→ What is being asked
Omit every picture, then return the listing verbatim.

---------- Given data ----------

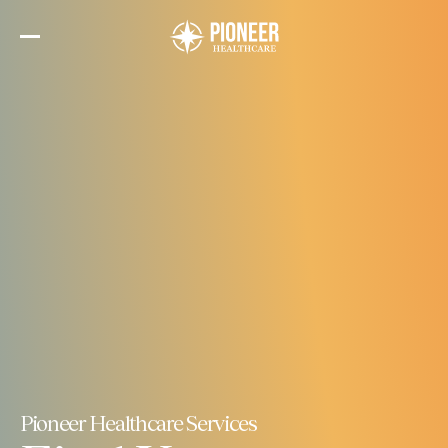
Skip
to
the
content
Pioneer Healthcare Services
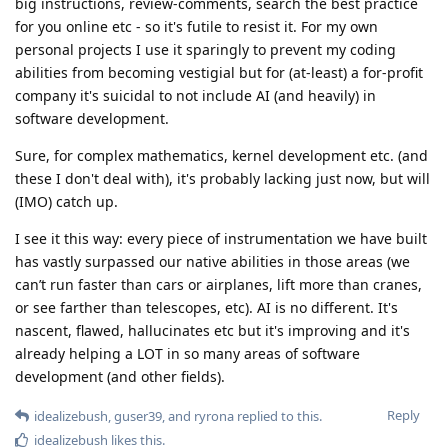
big instructions, review-comments, search the best practice
for you online etc - so it's futile to resist it. For my own
personal projects I use it sparingly to prevent my coding
abilities from becoming vestigial but for (at-least) a for-profit
company it's suicidal to not include AI (and heavily) in
software development.
Sure, for complex mathematics, kernel development etc. (and
these I don't deal with), it's probably lacking just now, but will
(IMO) catch up.
I see it this way: every piece of instrumentation we have built
has vastly surpassed our native abilities in those areas (we
can’t run faster than cars or airplanes, lift more than cranes,
or see farther than telescopes, etc). AI is no different. It's
nascent, flawed, hallucinates etc but it's improving and it's
already helping a LOT in so many areas of software
development (and other fields).
Reply
idealizebush
,
guser39
, and
ryrona
replied to this.
idealizebush
likes this
.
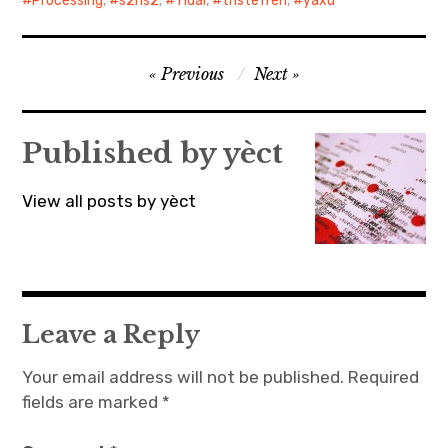
Processing
,
s2hs2
,
Tidal
,
tristeTren
,
yaxu
Post
Previous
Next
navigation
Published by
yèct
View all posts by yèct
Leave a Reply
Your email address will not be published.
Required
fields are marked
*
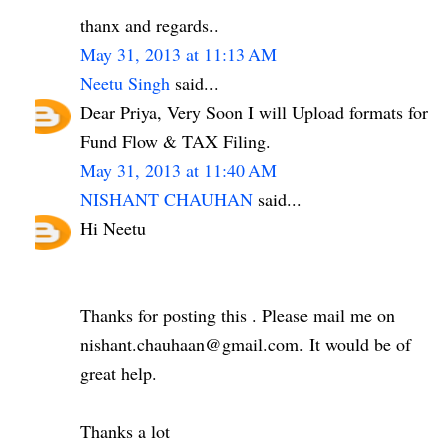
thanx and regards..
May 31, 2013 at 11:13 AM
Neetu Singh
said...
Dear Priya, Very Soon I will Upload formats for
Fund Flow & TAX Filing.
May 31, 2013 at 11:40 AM
NISHANT CHAUHAN
said...
Hi Neetu
Thanks for posting this . Please mail me on
nishant.chauhaan@gmail.com. It would be of
great help.
Thanks a lot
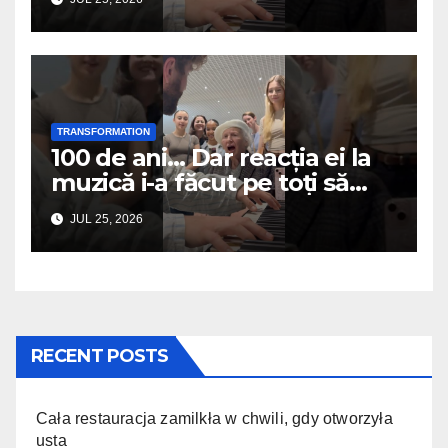
TRANSFORMATION
100 de ani… Dar reacția ei la
muzică i-a făcut pe toți să
plângă
JUL 25, 2026
RECENT POSTS
Cała restauracja zamilkła w chwili, gdy otworzyła
usta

----------

→ Written solution
Skip
to
the
content
Pioneer Healthcare Services
big instructions, review-comments, search the best practice
for you online etc - so it's futile to resist it. For my own
personal projects I use it sparingly to prevent my coding
abilities from becoming vestigial but for (at-least) a for-profit
company it's suicidal to not include AI (and heavily) in
software development.
Sure, for complex mathematics, kernel development etc. (and
these I don't deal with), it's probably lacking just now, but will
(IMO) catch up.
I see it this way: every piece of instrumentation we have built
has vastly surpassed our native abilities in those areas (we
can’t run faster than cars or airplanes, lift more than cranes,
or see farther than telescopes, etc). AI is no different. It's
nascent, flawed, hallucinates etc but it's improving and it's
already helping a LOT in so many areas of software
development (and other fields).
Reply
idealizebush
,
guser39
, and
ryrona
replied to this.
idealizebush
likes this
.
Processing
,
s2hs2
,
Tidal
,
tristeTren
,
yaxu
Post
Previous
Next
navigation
Published by
yèct
View all posts by yèct
Leave a Reply
Your email address will not be published.
Required
fields are marked
*
thanx and regards..
May 31, 2013 at 11:13 AM
Neetu Singh
said...
Dear Priya, Very Soon I will Upload formats for
Fund Flow & TAX Filing.
May 31, 2013 at 11:40 AM
NISHANT CHAUHAN
said...
Hi Neetu
Thanks for posting this . Please mail me on
nishant.chauhaan@gmail.com. It would be of
great help.
Thanks a lot
TRANSFORMATION
100 de ani… Dar reacția ei la
muzică i-a făcut pe toți să
plângă
JUL 25, 2026
RECENT POSTS
Cała restauracja zamilkła w chwili, gdy otworzyła
usta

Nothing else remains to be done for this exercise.